Au-delà de la description des friches précédemment amorcée, l’arpentage permet, dans une certaine mesure, de décrypter les lieux. Il donne des indices sur l’appropriation des lieux, leurs usages, leur gouvernance. En confrontant les différentes friches arpentées, nous cherchons à interroger le lien entre la friche et l’erreur, tout en questionnant le cadre normatif nous amenant à percevoir ce qui, des friches, peut être compris comme des erreurs urbaines. L’ensemble des éléments présentés ci-après est issu de la réflexion collective de la restitution de l’atelier, réinterprétée par les auteur.e.s de l’article.

 

Se confronter au vide et à la vacance

La première erreur, lue dans l’arpentage, est celle de l’absence d’usage des espaces arpentés. Lorsque les lieux visités ne semblent pas l’objet d’occupation, ou d’appropriation ou quand les traces d’usage sont absentes, nous y avons lu une erreur. Certaines parcelles en attente, friches agricoles ou jachère, mais aussi des friches qui ont été occupées et ne le sont plus rentrent dans cette catégorie, comme au jardin de la Marbrerie. Seul le nom, à l’entrée, témoigne du fait que la friche a été occupée, et c’est le témoignage de Sylvain Froidevaux qui permet d’établir que la friche a connu des pratiques proches de l’urbanisme transitoire. Pour les arpenteurs, l’erreur est alors celle de l’absence d’usage dans un foncier tendu, d’une impossibilité à valoriser ces lieux par des pratiques spatiales et sociales.
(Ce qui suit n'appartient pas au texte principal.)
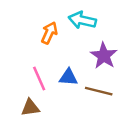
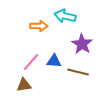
orange arrow: (49, 33) -> (39, 26), turned 66
pink line: (39, 78) -> (31, 62), turned 66

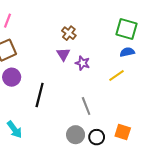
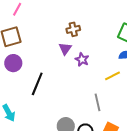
brown cross: (69, 33) -> (73, 29), turned 32
gray line: (86, 106) -> (98, 102), moved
15. Marbrerie : Jardin de la Marbrerie 2019 (S. Froidevaux, 2019)

16. Marbrerie : Jardin Marbrerie Automne 2020 (Collectif Inter-Friches, 2020)

Les projets d’occupation – culturels ou non – peuvent également avoir une fin programmée, portant l’éphémère au cœur du projet. L’erreur urbaine est ainsi intégrée comme projet-tampon au sein du phasage d’un plus grand projet immobilier. C’est le cas du projet d’urbanisme transitoire jardin des Moraines, qui fait l’objet d’un contrat de prêt entre une organisation genevoise, LargeScaleStudio (LSS), et la fondation HBM Emma Kammacher qui gère des logements. Les premiers, architectes et concepteurs.trices du projet, parlent de l’expérience comme un « laboratoire culturel », où des pratiques propres aux espaces publics (convivialité, rencontre) en côtoient d’autres comme le maraîchage, avec, en vue, une autonomisation des usager.e.s du lieu dont certains sont des habitant.e.s voisin.e.s. Mais cette occupation n’est que temporaire. Se pose alors la question de la continuité de ces pratiques habitantes dans les futures réalisations : quelle place sera laissée à ces expérimentations, et particulièrement à leur traduction dans le langage de l’aménagement urbain ? S’il était prévu (avant la pandémie de Covid-19) d’y accueillir différentes activités comme des jeux pour enfants ou des espaces consacrés aux résidences artistiques ou autres ateliers, les acteurs et actrices sont conscient.e.s que certaines pratiques en cours doivent trouver à s’incarner dans des formes plus pérennes, au risque de voir la future programmation du site ne laisser aucune place à la continuité de ces expériences.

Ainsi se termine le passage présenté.